Nobody wants to feel like this! If we could change and be happy we would. We DON'T WANT TO BE DEPRESSED. We see everyone being happy and loving life and we just ache to be like that. But we can't. There is this darkness floating around us making it so we can't.

So I'm going to try to describe what it feels like to have depression so you can understand it's not something that just goes away. Something that you can "move on" from. or that you just "get over it" because you don't.


Depression consumes you. Once it starts it quickly takes over every part of you. Your mind, your body, your soul. You know it's silly to feel sad. You have no reason to feel sad and yet, you are sad. And it makes you feel worse to know that you have amazing things in life and yet you just CAN'T be happy. 


You feel like screaming. You feel like ending it. You feel like your drowning and you can't breathe and everybody around you can see you but have no idea. It's this ache in your chest, this overwhelming sadness. Like apart of you died. Because basically apart of you did die. You work hard to be happy to pretend you are okay. But your not. Everything is wrong, but yet nothing is wrong. And you feel like your going insane. You just want to be better but you can't. 


It feels like your walking through quicksand. But everyone else around you is walking just fine.
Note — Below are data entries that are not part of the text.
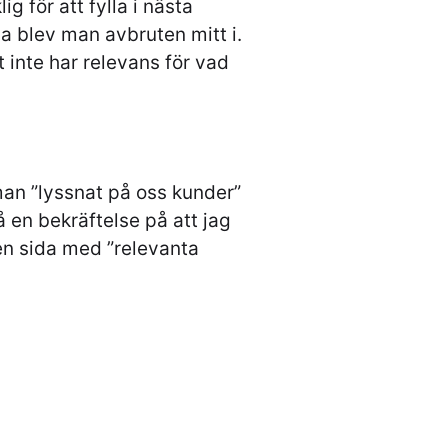
ig för att fylla i nästa
 blev man avbruten mitt i.
t inte har relevans för vad
man ”lyssnat på oss kunder”
få en bekräftelse på att jag
en sida med ”relevanta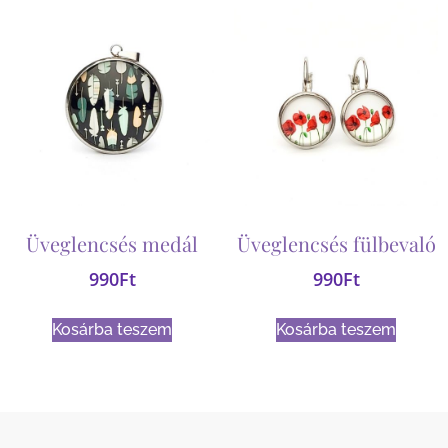
Üveglencsés medál
Üveglencsés fülbevaló
990
Ft
990
Ft
Kosárba teszem
Kosárba teszem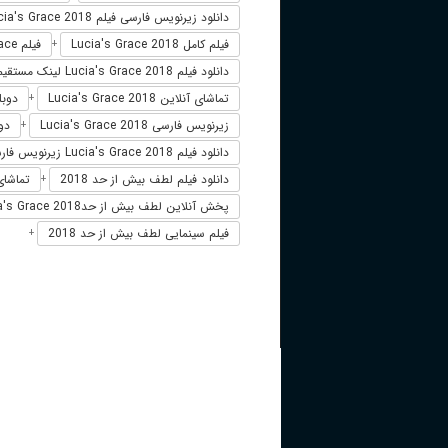
دانلود زیرنویس فارسی فیلم Lucia's Grace 2018
فیلم کامل Lucia's Grace 2018
فیلم Lucia's Grace دوبله فارسی
+
دانلود فیلم Lucia's Grace 2018 لینک مستقیم
تماشای آنلاین Lucia's Grace 2018
دوبله فار
+
زیرنویس فارسی Lucia's Grace 2018
دوبل
+
دانلود فیلم Lucia's Grace 2018 زیرنویس فارسی
دانلود فیلم لطف بیش از حد 2018
تماشای 
+
پخش آنلاین لطف بیش از حدLucia's Grace 2018
فیلم سینمایی لطف بیش از حد 2018
+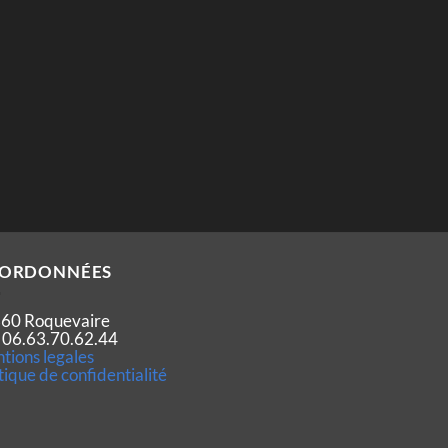
ORDONNÉES
60 Roquevaire
 : 06.63.70.62.44
tions legales
tique de confidentialité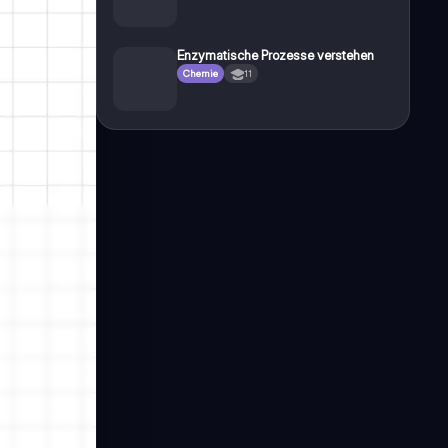
Enzymatische Prozesse verstehen
Chemie
11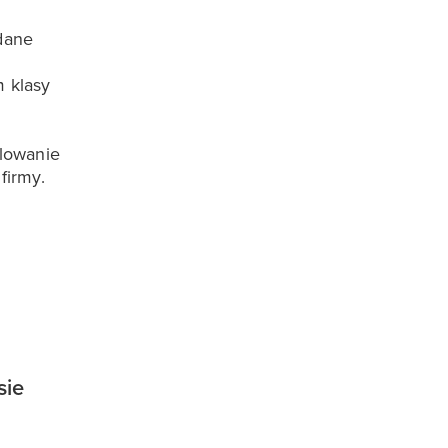
dane
 klasy
alowanie
firmy.
sie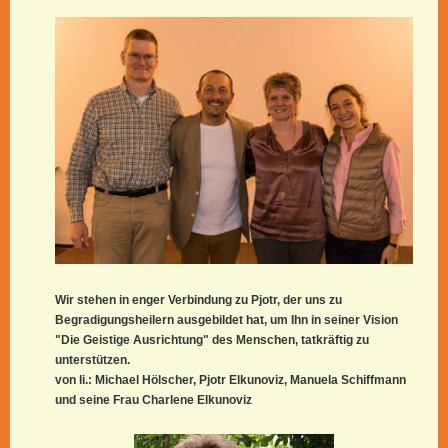
Wir stehen in enger Verbindung zu Pjotr, der uns zu
Begradigungsheilern ausgebildet hat, um Ihn in seiner Vision
"Die Geistige Ausrichtung" des Menschen, tatkräftig zu
unterstützen.
von li.: Michael Hölscher, Pjotr Elkunoviz, Manuela Schiffmann
und seine Frau Charlene Elkunoviz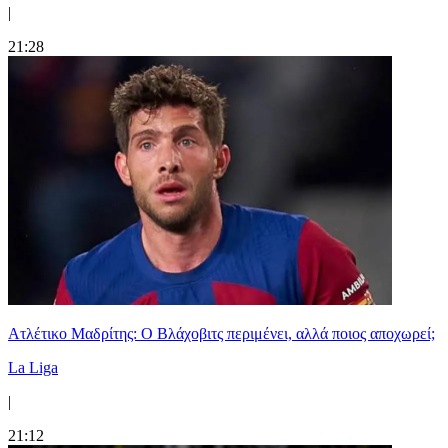
|
21:28
Ατλέτικο Μαδρίτης: Ο Βλάχοβιτς περιμένει, αλλά ποιος αποχωρεί;
La Liga
|
21:12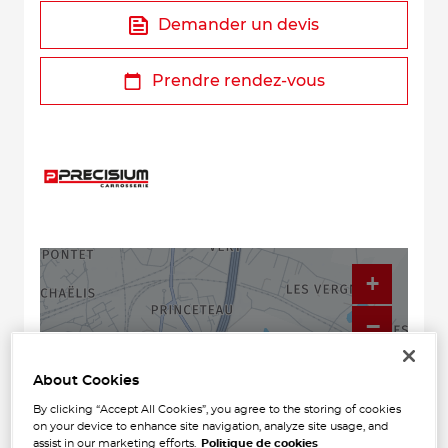
Demander un devis
Prendre rendez-vous
+
−
About Cookies
By clicking “Accept All Cookies”, you agree to the storing of cookies
on your device to enhance site navigation, analyze site usage, and
assist in our marketing efforts.
Politique de cookies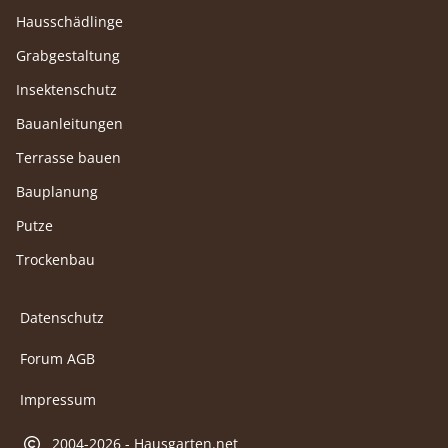
Hausschädlinge
Grabgestaltung
Insektenschutz
Bauanleitungen
Terrasse bauen
Bauplanung
Putze
Trockenbau
Datenschutz
Forum AGB
Impressum
2004-2026 - Hausgarten.net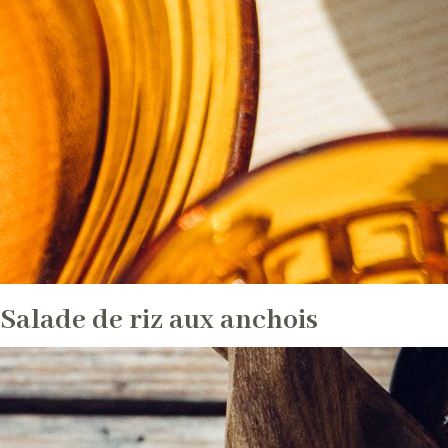
Salade de riz aux anchois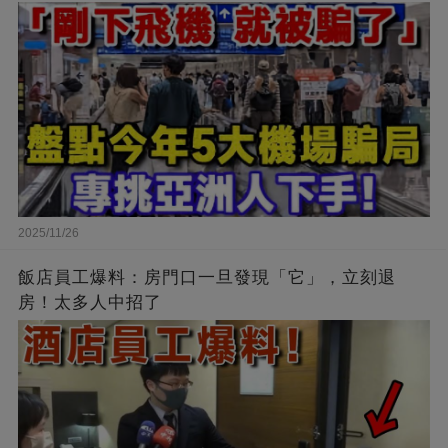
2025/11/26
飯店員工爆料：房門口一旦發現「它」，立刻退
房！太多人中招了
While they can just walk through it, your sinking. You beg someone to see that your sinking. That it's pulling you in but everyone looks at you crazy because they are just fine. But your not. It's consuming you, pulling you deeper and deeper and your screaming for help but no one can hear. It's getting up to your head now and just pray you can hold on. It's crushing your chest making it harder and harder to breathe. You start to feel numb and don't know how your going to make it and everyone else around you is saying "Just get up and move on!" "just laugh and be happy!" But you can't because you are sinking and can't move and no one will help you! No one can see you sinking further into the ground that it's about to consume you. 


The hardest part with this is that most people with trials they can see the end in sight. But with depression there is no end in sight. It's a terrible cycle. You hit your low and you don't know how long you'll be there. How long you'll be sad and hurt. How long it will take to get yourself out of this hole. Because you know what its like to be happy. And you ache so bad to be back there again but you don't know when and if you will get back there again. So you hurt even more. You lay in bed knowing that there is things you need to do but you can't do them. You can't make yourself get out of bed or do them because it feels like your dragging yourself over and impossible mountain. And then you feel even worse because you failed. Your a failure. 

Having depression isn't something somebody chooses. People aren't just seeking attention. It's not just feeling sad for a bit. Its an illness. And should be treated as such. It's difficult to live with. And it makes people feel completely horrible about themselves. 

My advice is just love them. Be there for them. Understand that sometimes it may not make sense but just being there for them will definitely help.